Palaeontologists from the American Museum of Natural History have described a new species of archosaur, the dinosaur-like reptile which predated dinosaurs.

Publishing in the Zoological Journal of the Linnean Society, researchers describe the species Mambachiton fiandohana from a 235 million-year-old fossil found in Madagascar.

The newly-described Mambachiton is significant as the earliest known member of the bird line of archosaur evolution and because it has armour, a rare feature in bird-line archosaurs.

Archosaurs are dinosaur-like creatures that predate dinosaurs. These reptiles evolved into two main branches: the bird line (including pterosaurs and dinosaurs) and the crocodilian line (including crocodiles, alligators, caimans and gharials).

“Dinosaurs were latecomers to the Triassic reptile party,” says lead author Dr Sterling Nesbitt, an associate professor of geosciences at Virginia Tech and research associate in the American Museum of Natural History’s Division of Palaeontology.

“They showed up well after many dinosaur-looking reptiles were established across our planet.” 

The Mambachiton was around 1.5 to 2 metres long, weighing 10 to 20 kilograms.

The species had an extensive series of bony plates, or armour, covering its backbone.

Reconstruction of the newly-described archosaur species
Reconstruction of Mambachiton fiandohana. Scale bar = 25 cm / Credit: Nesbitt et al

This kind of armour is common in crocodilians, but rare in bird line archosaurs except for dinosaurs like stegosaurs, anklyosaurs and titanosaur sauropods.

The newly described species shows armour was an ancestral characteristic of bird line archosaurs that was lost in evolution for a time, later reappearing in dinosaurs.

The finding demonstrates that features like armour in dinosaurs and their ancestor archosaurs depends on interactions with the ecosystem.

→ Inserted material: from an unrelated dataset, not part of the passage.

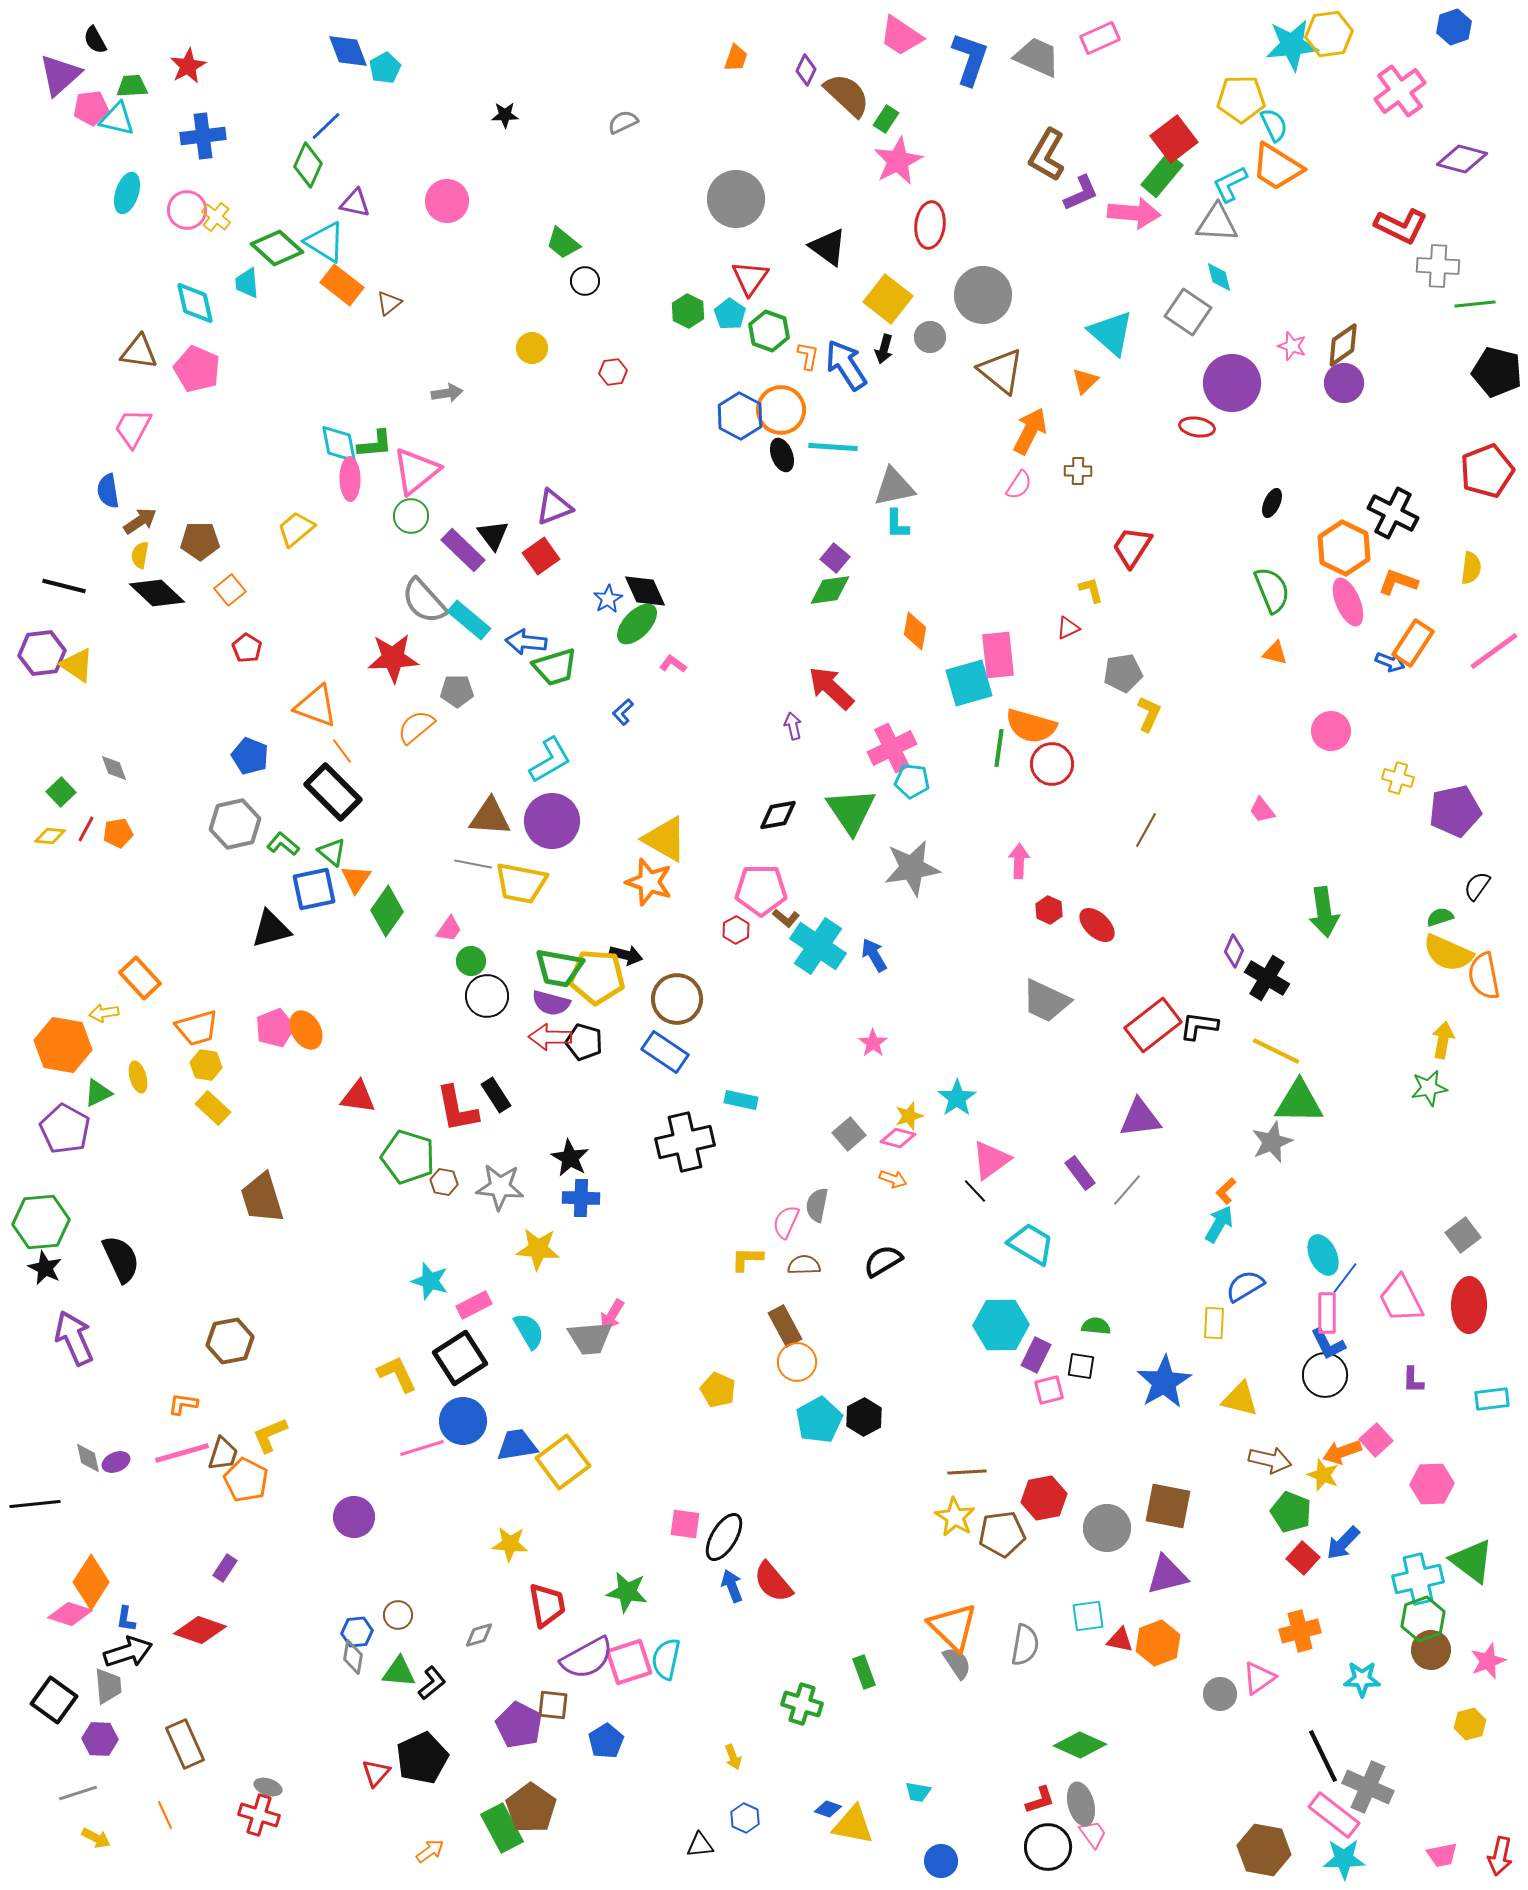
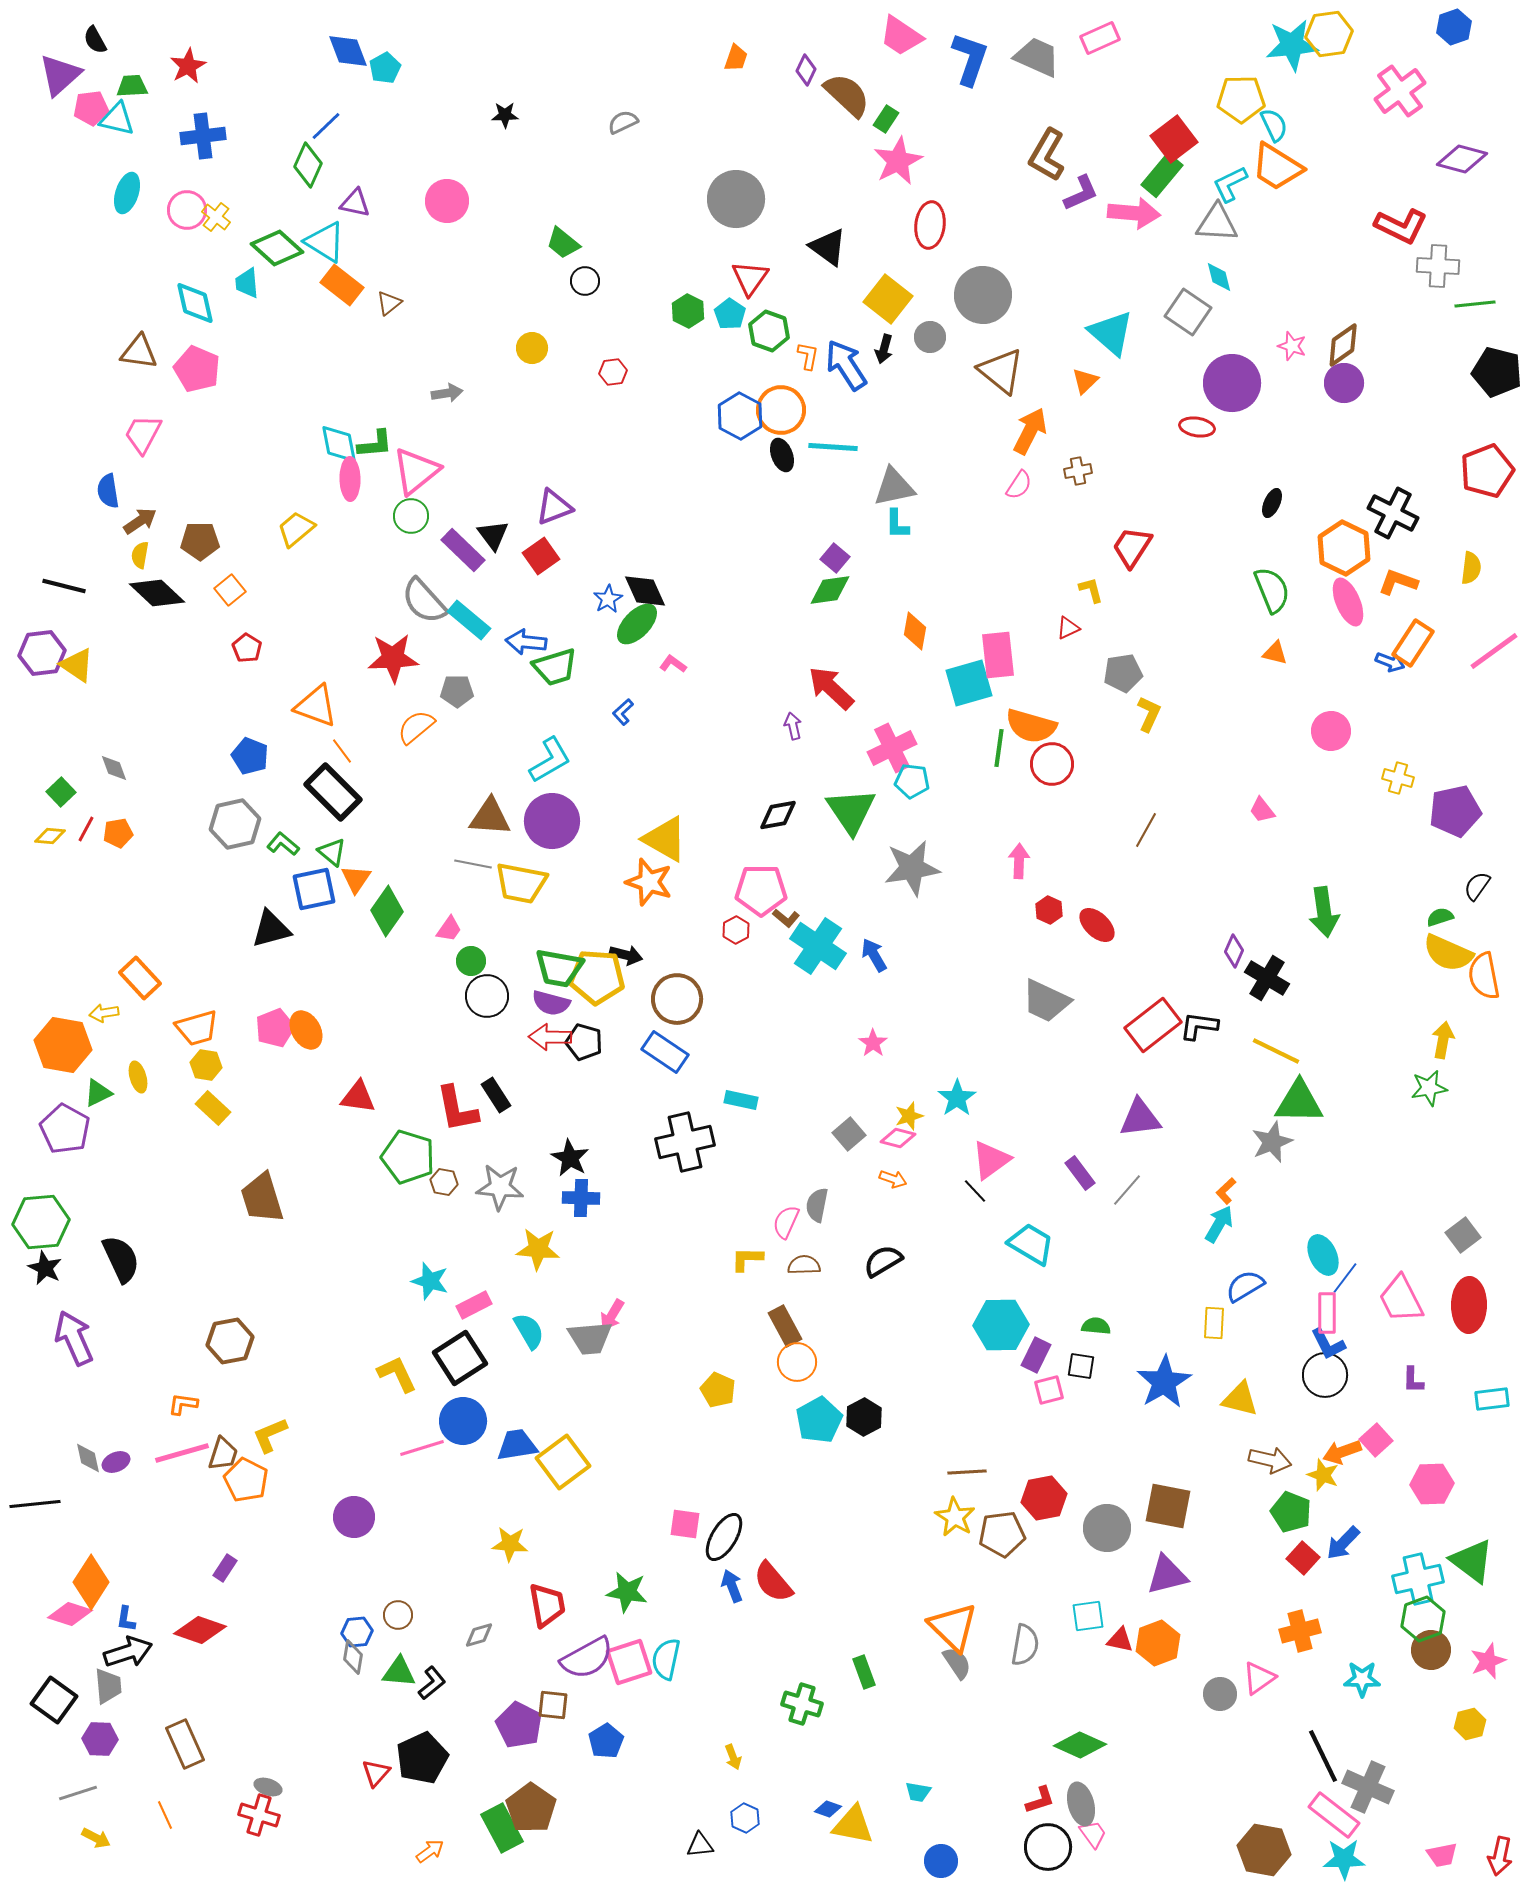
pink trapezoid at (133, 428): moved 10 px right, 6 px down
brown cross at (1078, 471): rotated 12 degrees counterclockwise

Features are retained when needed, and disappear when no longer required.

Previous studies have identified other features such as skull structure and feathers in archosaurs, that have reappeared much later in dinosaurs and pterosaurs.

The museum’s Frick Curator of Fossil Mammals, Dr John Flynn, led the team of researchers that discovered the fossil. 

He says “this discovery documents the importance of the southern hemisphere fossil record in understanding this important period of the Triassic, when dinosaurs were first appearing”.